Presidente da Sociedade de Infectologia no Espírito Santo e médico da Rede Meridional, Alexandre Rodrigues analisa que há dois contextos de risco com o uso de antibióticos por quem está com a Covid-19. A utilização apenas do antibiótico, reforça o infectologista, leva ao aumento da resistência antimicrobiana. Se não bastasse esse problema, no uso do kit de tratamento precoce, em que se associa também outras substâncias, o corticoide reduz a imunidade do paciente.
"Tanto para um paciente quanto para outro, as bactérias ficam resistentes a esses antibióticos. Às vezes, o paciente apresenta um quadro mais grave depois, interna e vai para a UTI. Tem que usar muito mais antibióticos, e esses quadros graves podem ir a óbito por bactéria multirresistente", atesta.
O problema de uso abusivo de antibióticos, explica Alexandre Rodrigues, é anterior à pandemia. Em 2019, havia cerca de 700 mil mortes anuais, no mundo, provocadas por bactérias resistentes. Naquele ano, estimava-se que, em 2050, esse número saltaria para 10 milhões de óbitos, num relatório da Organização das Nações Unidas (ONU).
Agora, tanto pelo uso indiscriminado do medicamento pela população, quanto pelo fato de que antibióticos têm sido mais administrados nos pacientes graves de Covid-19 durante as internações, as projeções são de que a quantidade de mortes decorrentes de bactérias multirresistentes aumente expressivamente num intervalo menor de tempo.

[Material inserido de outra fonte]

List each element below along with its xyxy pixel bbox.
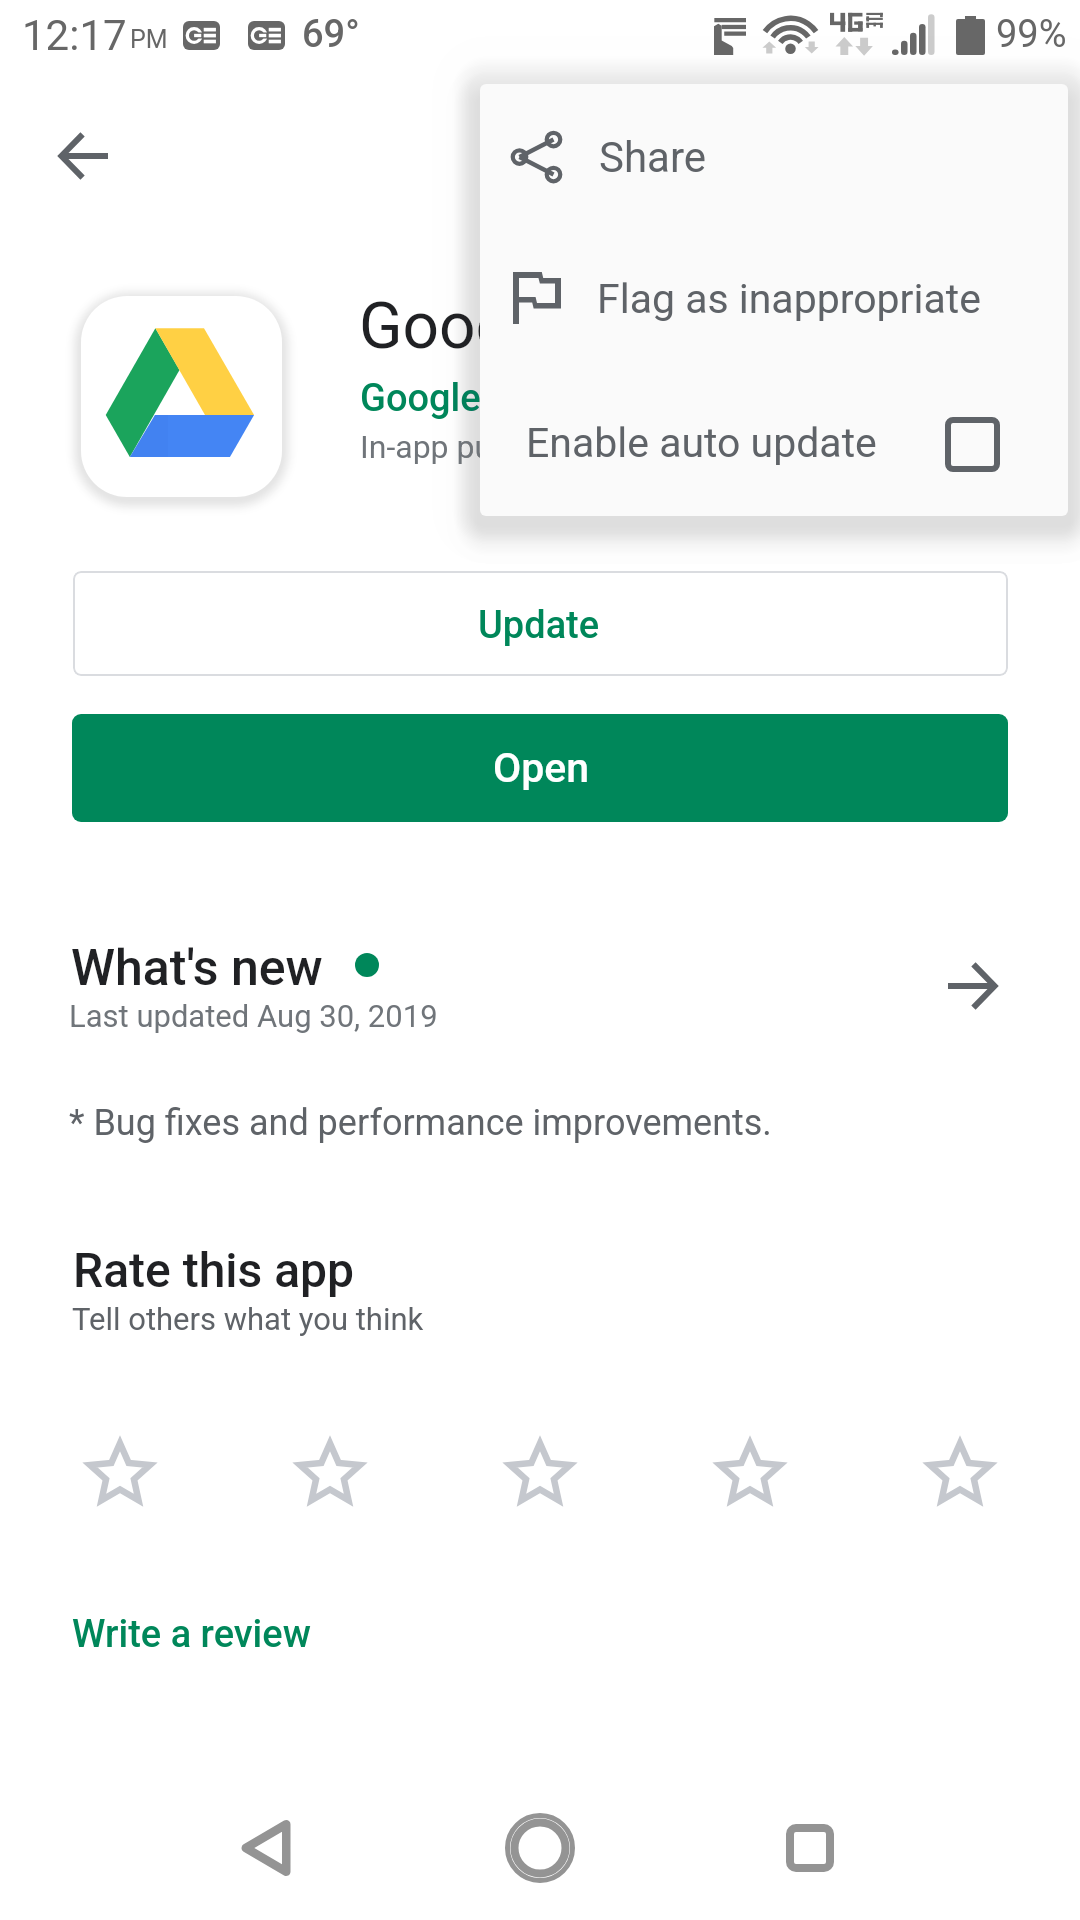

No mesmo relatório, segundo aponta Alexandre Rodrigues, estava o alerta de que, cada vez mais doenças comuns como as sexualmente transmissíveis, as do trato respiratório e as do trato urinário, se tornam impossíveis de serem tratadas porque as bactérias estão mais resistentes aos antibióticos.
A Resistência Antimicrobiana (RAM), segundo a Organização Pan-americana de Saúde (Opas), põe em risco a eficácia da prevenção e do tratamento de um número crescente de infecções por vírus, bactérias, fungos e parasitas.
A RAM ocorre quando microrganismos (bactérias, fungos, vírus e parasitas) sofrem alterações quando expostos a antimicrobianos (antibióticos, antifúngicos, antivirais, antimaláricos ou anti-helmínticos, por exemplo). Os microrganismos resistentes à maioria dos antimicrobianos são conhecidos como ultrarresistentes.
Como resultado, os medicamentos se tornam ineficazes e as infecções persistem no corpo, aumentando o risco de propagação a outras pessoas.